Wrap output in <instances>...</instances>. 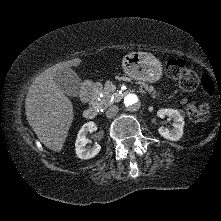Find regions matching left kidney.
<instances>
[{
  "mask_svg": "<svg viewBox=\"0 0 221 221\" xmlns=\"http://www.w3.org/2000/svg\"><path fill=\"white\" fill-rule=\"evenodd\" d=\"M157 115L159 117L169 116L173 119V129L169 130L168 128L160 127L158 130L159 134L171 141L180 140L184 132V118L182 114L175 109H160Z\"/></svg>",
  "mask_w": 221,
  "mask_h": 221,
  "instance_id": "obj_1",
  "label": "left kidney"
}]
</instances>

----------------------------------------

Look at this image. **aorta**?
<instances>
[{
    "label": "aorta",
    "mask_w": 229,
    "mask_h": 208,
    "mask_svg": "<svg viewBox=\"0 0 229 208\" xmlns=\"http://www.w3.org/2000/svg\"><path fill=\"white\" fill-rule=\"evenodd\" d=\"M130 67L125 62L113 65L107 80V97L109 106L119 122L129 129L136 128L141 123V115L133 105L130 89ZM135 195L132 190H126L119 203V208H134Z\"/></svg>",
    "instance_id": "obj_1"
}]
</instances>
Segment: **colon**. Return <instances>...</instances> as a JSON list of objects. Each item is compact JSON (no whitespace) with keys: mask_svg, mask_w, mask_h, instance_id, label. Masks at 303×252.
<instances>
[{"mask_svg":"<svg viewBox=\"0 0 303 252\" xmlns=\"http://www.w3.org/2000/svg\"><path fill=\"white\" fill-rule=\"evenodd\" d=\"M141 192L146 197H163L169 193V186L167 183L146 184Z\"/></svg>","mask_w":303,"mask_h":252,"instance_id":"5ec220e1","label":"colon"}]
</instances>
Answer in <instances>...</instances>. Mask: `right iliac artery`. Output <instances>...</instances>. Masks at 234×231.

----------------------------------------

In the entries above, please find the line with "Look at this image. **aorta**?" and the line with "Answer in <instances>...</instances>.", then write out exactly those two lines and every line between them, and nothing more.

Look at this image. **aorta**?
<instances>
[{
    "label": "aorta",
    "mask_w": 229,
    "mask_h": 208,
    "mask_svg": "<svg viewBox=\"0 0 229 208\" xmlns=\"http://www.w3.org/2000/svg\"><path fill=\"white\" fill-rule=\"evenodd\" d=\"M130 67L125 62L113 65L107 80V97L109 106L119 122L129 129L136 128L141 123V115L133 105L130 89ZM135 195L132 190H126L119 203V208H134Z\"/></svg>",
    "instance_id": "obj_1"
}]
</instances>
Segment: **colon**. Return <instances>...</instances> as a JSON list of objects. Each item is compact JSON (no whitespace) with keys: mask_svg, mask_w, mask_h, instance_id, label. Masks at 303×252.
<instances>
[{"mask_svg":"<svg viewBox=\"0 0 303 252\" xmlns=\"http://www.w3.org/2000/svg\"><path fill=\"white\" fill-rule=\"evenodd\" d=\"M141 192L146 197H163L169 193V186L167 183L146 184Z\"/></svg>","mask_w":303,"mask_h":252,"instance_id":"5ec220e1","label":"colon"}]
</instances>
Answer in <instances>...</instances>. Mask: `right iliac artery`. Output <instances>...</instances>. Masks at 234×231.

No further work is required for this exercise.